Unter dem Eindruck der Bilanzskandale im vergangenen Jahr haben Corporate Governance-Bestimmungen massiv an Bedeutung gewonnen. Die hochklassig besetzten 8. Wiener Juristengespräche der internationalen Rechtsanwaltskanzlei Haarmann Hügel, die sich diesmal dem Generalthema "Corporate Governance post Enron" widmeten, fanden daher unter Experten große Beachtung. "Die Rekordteilnehmerzahl von 150 renommierten Juristen aus ganz Europa zeigt eindrucksvoll, wie brisant dieses Thema zur Zeit ist", erklärt der Wiener Partner von Haarmann Hügel Dr. Rainer Roniger.
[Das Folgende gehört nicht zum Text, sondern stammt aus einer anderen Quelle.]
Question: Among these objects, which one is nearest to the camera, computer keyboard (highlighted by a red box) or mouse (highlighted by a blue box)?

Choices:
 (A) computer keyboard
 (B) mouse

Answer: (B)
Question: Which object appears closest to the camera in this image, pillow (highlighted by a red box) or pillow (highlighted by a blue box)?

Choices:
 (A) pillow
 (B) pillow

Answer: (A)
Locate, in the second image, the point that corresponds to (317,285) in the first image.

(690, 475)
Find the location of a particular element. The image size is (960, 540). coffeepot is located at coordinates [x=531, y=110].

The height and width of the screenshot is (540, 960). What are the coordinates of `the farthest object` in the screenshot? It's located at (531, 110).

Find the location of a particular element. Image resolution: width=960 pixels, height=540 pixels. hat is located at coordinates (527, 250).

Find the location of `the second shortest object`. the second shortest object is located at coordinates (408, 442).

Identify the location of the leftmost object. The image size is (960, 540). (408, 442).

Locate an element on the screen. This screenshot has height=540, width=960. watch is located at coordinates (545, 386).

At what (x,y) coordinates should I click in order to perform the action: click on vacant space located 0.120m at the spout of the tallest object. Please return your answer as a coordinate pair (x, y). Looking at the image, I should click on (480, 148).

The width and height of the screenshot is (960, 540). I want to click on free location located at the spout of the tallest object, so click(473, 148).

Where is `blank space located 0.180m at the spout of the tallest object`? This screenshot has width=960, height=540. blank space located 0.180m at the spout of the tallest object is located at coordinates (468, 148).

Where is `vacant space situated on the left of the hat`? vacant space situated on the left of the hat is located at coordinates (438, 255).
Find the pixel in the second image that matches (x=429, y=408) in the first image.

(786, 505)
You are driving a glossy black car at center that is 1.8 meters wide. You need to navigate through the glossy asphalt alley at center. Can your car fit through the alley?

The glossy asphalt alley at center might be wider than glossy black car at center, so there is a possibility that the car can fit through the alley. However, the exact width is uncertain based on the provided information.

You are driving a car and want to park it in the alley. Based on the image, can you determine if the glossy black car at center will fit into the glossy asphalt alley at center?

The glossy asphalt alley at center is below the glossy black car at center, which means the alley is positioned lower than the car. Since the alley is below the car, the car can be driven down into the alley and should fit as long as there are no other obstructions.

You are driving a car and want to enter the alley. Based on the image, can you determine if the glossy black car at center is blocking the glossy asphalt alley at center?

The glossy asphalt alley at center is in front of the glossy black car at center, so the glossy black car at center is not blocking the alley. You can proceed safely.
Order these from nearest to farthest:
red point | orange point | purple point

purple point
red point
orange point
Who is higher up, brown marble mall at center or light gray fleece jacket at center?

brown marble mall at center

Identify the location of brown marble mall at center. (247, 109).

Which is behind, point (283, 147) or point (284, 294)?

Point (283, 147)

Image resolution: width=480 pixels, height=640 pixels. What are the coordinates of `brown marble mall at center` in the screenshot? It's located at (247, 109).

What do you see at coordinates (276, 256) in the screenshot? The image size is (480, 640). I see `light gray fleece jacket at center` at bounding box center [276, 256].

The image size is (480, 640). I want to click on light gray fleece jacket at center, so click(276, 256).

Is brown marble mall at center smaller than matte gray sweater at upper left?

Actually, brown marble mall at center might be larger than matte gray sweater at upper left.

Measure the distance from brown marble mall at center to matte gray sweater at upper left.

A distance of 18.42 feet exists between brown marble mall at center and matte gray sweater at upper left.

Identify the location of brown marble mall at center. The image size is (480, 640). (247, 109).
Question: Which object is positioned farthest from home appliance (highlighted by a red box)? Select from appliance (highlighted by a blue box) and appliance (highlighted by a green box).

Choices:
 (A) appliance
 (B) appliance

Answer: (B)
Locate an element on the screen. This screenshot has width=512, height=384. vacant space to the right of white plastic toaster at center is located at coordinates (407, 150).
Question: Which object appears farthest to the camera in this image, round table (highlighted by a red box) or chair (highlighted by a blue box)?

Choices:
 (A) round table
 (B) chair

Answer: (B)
Tenor der Vorträge: An der Beachtung strenger Corporate Governance-Bestimmungen führt heute auch in Österreich kein Weg vorbei. Selbst wenn der Österreichische Corporate Governance Kodex, anders als beispielsweise in Deutschland, in keiner Form im Gesetz verankert ist, wird es für Unternehmen, an denen internationale institutionelle Anleger beteiligt sind, kaum möglich sein, sich diesem Trend zu entziehen.


"Wir müssen damit rechnen, dass die Kapitalmärkte erheblichen Druck auf die Unternehmen ausüben werden, den Kodex zu befolgen", betonte Dr. Clemens Hasenauer, Partner von Haarmann Hügel. "Institutionelle Anleger werden Investments in Gesellschaften, die Corporate Governance-Verpflichtungen nicht beachten, mit zunehmender Skepsis betrachten."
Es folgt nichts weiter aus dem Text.